To do →
Once the data has been read, restate all of it exactly.

::: Data under study

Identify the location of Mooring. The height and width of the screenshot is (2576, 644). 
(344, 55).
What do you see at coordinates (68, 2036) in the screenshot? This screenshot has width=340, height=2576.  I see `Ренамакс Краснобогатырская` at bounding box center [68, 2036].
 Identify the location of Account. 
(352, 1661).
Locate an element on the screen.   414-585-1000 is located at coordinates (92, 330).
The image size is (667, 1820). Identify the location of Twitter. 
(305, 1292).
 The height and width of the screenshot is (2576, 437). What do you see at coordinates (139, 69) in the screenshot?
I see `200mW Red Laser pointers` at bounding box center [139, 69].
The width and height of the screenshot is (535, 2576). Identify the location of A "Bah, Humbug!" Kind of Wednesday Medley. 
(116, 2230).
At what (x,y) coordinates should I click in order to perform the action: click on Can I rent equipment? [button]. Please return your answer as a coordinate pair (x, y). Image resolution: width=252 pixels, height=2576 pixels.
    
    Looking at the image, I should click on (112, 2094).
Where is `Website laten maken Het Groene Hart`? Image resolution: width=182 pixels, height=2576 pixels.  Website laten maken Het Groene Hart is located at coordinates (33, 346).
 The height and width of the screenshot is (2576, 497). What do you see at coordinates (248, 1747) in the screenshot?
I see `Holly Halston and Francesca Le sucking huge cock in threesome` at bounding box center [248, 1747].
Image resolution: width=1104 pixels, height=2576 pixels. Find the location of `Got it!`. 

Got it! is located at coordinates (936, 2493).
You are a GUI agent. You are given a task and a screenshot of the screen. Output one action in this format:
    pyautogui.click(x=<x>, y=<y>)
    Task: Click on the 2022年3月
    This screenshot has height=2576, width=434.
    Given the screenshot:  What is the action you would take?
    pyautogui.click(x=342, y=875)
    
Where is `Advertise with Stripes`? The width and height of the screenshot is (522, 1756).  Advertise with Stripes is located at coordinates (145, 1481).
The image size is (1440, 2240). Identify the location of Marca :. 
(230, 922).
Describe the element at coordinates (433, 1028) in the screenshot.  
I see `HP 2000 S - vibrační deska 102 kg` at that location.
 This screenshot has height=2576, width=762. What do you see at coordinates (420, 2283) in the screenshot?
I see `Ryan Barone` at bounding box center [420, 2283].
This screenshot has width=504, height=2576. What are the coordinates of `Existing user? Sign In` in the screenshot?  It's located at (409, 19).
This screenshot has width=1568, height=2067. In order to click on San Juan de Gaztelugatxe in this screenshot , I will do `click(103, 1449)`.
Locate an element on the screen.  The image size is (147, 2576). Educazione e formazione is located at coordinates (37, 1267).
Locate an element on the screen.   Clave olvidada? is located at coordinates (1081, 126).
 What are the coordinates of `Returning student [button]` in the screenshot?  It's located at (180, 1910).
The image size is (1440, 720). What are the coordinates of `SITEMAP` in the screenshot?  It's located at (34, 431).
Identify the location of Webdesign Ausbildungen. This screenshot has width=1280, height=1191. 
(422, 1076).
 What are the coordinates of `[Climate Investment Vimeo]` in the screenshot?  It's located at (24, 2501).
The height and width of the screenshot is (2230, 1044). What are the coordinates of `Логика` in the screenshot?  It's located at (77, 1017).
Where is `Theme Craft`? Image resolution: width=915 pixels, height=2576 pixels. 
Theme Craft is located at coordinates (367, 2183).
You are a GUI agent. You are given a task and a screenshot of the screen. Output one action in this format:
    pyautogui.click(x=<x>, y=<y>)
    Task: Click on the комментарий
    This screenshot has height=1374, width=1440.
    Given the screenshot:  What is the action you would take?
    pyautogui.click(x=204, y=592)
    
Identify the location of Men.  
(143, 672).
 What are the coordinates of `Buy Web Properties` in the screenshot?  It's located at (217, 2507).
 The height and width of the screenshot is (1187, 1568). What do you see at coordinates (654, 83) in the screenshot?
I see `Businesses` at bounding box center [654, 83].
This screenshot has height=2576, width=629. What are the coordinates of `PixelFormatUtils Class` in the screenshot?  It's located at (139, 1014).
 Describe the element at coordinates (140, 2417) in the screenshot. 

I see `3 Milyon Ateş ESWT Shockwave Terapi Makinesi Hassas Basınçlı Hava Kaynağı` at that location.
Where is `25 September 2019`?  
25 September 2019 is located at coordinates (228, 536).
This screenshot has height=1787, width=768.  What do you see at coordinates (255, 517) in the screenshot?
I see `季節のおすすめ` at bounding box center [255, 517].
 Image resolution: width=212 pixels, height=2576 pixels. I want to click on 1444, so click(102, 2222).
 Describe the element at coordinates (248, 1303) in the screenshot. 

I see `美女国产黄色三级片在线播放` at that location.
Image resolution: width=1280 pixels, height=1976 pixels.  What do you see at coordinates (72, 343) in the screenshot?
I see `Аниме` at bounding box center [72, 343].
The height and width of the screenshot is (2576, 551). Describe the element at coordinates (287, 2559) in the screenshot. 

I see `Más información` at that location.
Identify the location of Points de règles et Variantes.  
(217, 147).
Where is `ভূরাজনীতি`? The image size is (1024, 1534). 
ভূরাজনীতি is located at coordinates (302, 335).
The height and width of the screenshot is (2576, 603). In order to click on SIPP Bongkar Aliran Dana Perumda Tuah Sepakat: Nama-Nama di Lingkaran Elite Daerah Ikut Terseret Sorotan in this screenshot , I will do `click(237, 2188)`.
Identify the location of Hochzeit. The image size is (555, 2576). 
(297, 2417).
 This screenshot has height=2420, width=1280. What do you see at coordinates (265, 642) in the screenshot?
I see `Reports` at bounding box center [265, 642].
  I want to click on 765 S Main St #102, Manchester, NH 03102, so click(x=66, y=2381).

::::::

Solution to this exercise →
Identify the location of Mooring. The height and width of the screenshot is (2576, 644). 
(344, 55).
What do you see at coordinates (68, 2036) in the screenshot? This screenshot has width=340, height=2576.  I see `Ренамакс Краснобогатырская` at bounding box center [68, 2036].
 Identify the location of Account. 
(352, 1661).
Locate an element on the screen.   414-585-1000 is located at coordinates (92, 330).
The image size is (667, 1820). Identify the location of Twitter. 
(305, 1292).
 The height and width of the screenshot is (2576, 437). What do you see at coordinates (139, 69) in the screenshot?
I see `200mW Red Laser pointers` at bounding box center [139, 69].
The width and height of the screenshot is (535, 2576). Identify the location of A "Bah, Humbug!" Kind of Wednesday Medley. 
(116, 2230).
At what (x,y) coordinates should I click in order to perform the action: click on Can I rent equipment? [button]. Please return your answer as a coordinate pair (x, y). Image resolution: width=252 pixels, height=2576 pixels.
    
    Looking at the image, I should click on (112, 2094).
Where is `Website laten maken Het Groene Hart`? Image resolution: width=182 pixels, height=2576 pixels.  Website laten maken Het Groene Hart is located at coordinates (33, 346).
 The height and width of the screenshot is (2576, 497). What do you see at coordinates (248, 1747) in the screenshot?
I see `Holly Halston and Francesca Le sucking huge cock in threesome` at bounding box center [248, 1747].
Image resolution: width=1104 pixels, height=2576 pixels. Find the location of `Got it!`. 

Got it! is located at coordinates (936, 2493).
You are a GUI agent. You are given a task and a screenshot of the screen. Output one action in this format:
    pyautogui.click(x=<x>, y=<y>)
    Task: Click on the 2022年3月
    This screenshot has height=2576, width=434.
    Given the screenshot:  What is the action you would take?
    pyautogui.click(x=342, y=875)
    
Where is `Advertise with Stripes`? The width and height of the screenshot is (522, 1756).  Advertise with Stripes is located at coordinates (145, 1481).
The image size is (1440, 2240). Identify the location of Marca :. 
(230, 922).
Describe the element at coordinates (433, 1028) in the screenshot.  
I see `HP 2000 S - vibrační deska 102 kg` at that location.
 This screenshot has height=2576, width=762. What do you see at coordinates (420, 2283) in the screenshot?
I see `Ryan Barone` at bounding box center [420, 2283].
This screenshot has width=504, height=2576. What are the coordinates of `Existing user? Sign In` in the screenshot?  It's located at (409, 19).
This screenshot has width=1568, height=2067. In order to click on San Juan de Gaztelugatxe in this screenshot , I will do `click(103, 1449)`.
Locate an element on the screen.  The image size is (147, 2576). Educazione e formazione is located at coordinates (37, 1267).
Locate an element on the screen.   Clave olvidada? is located at coordinates (1081, 126).
 What are the coordinates of `Returning student [button]` in the screenshot?  It's located at (180, 1910).
The image size is (1440, 720). What are the coordinates of `SITEMAP` in the screenshot?  It's located at (34, 431).
Identify the location of Webdesign Ausbildungen. This screenshot has width=1280, height=1191. 
(422, 1076).
 What are the coordinates of `[Climate Investment Vimeo]` in the screenshot?  It's located at (24, 2501).
The height and width of the screenshot is (2230, 1044). What are the coordinates of `Логика` in the screenshot?  It's located at (77, 1017).
Where is `Theme Craft`? Image resolution: width=915 pixels, height=2576 pixels. 
Theme Craft is located at coordinates (367, 2183).
You are a GUI agent. You are given a task and a screenshot of the screen. Output one action in this format:
    pyautogui.click(x=<x>, y=<y>)
    Task: Click on the комментарий
    This screenshot has height=1374, width=1440.
    Given the screenshot:  What is the action you would take?
    pyautogui.click(x=204, y=592)
    
Identify the location of Men.  
(143, 672).
 What are the coordinates of `Buy Web Properties` in the screenshot?  It's located at (217, 2507).
 The height and width of the screenshot is (1187, 1568). What do you see at coordinates (654, 83) in the screenshot?
I see `Businesses` at bounding box center [654, 83].
This screenshot has height=2576, width=629. What are the coordinates of `PixelFormatUtils Class` in the screenshot?  It's located at (139, 1014).
 Describe the element at coordinates (140, 2417) in the screenshot. 

I see `3 Milyon Ateş ESWT Shockwave Terapi Makinesi Hassas Basınçlı Hava Kaynağı` at that location.
Where is `25 September 2019`?  
25 September 2019 is located at coordinates (228, 536).
This screenshot has height=1787, width=768.  What do you see at coordinates (255, 517) in the screenshot?
I see `季節のおすすめ` at bounding box center [255, 517].
 Image resolution: width=212 pixels, height=2576 pixels. I want to click on 1444, so click(102, 2222).
 Describe the element at coordinates (248, 1303) in the screenshot. 

I see `美女国产黄色三级片在线播放` at that location.
Image resolution: width=1280 pixels, height=1976 pixels.  What do you see at coordinates (72, 343) in the screenshot?
I see `Аниме` at bounding box center [72, 343].
The height and width of the screenshot is (2576, 551). Describe the element at coordinates (287, 2559) in the screenshot. 

I see `Más información` at that location.
Identify the location of Points de règles et Variantes.  
(217, 147).
Where is `ভূরাজনীতি`? The image size is (1024, 1534). 
ভূরাজনীতি is located at coordinates (302, 335).
The height and width of the screenshot is (2576, 603). In order to click on SIPP Bongkar Aliran Dana Perumda Tuah Sepakat: Nama-Nama di Lingkaran Elite Daerah Ikut Terseret Sorotan in this screenshot , I will do `click(237, 2188)`.
Identify the location of Hochzeit. The image size is (555, 2576). 
(297, 2417).
 This screenshot has height=2420, width=1280. What do you see at coordinates (265, 642) in the screenshot?
I see `Reports` at bounding box center [265, 642].
  I want to click on 765 S Main St #102, Manchester, NH 03102, so click(x=66, y=2381).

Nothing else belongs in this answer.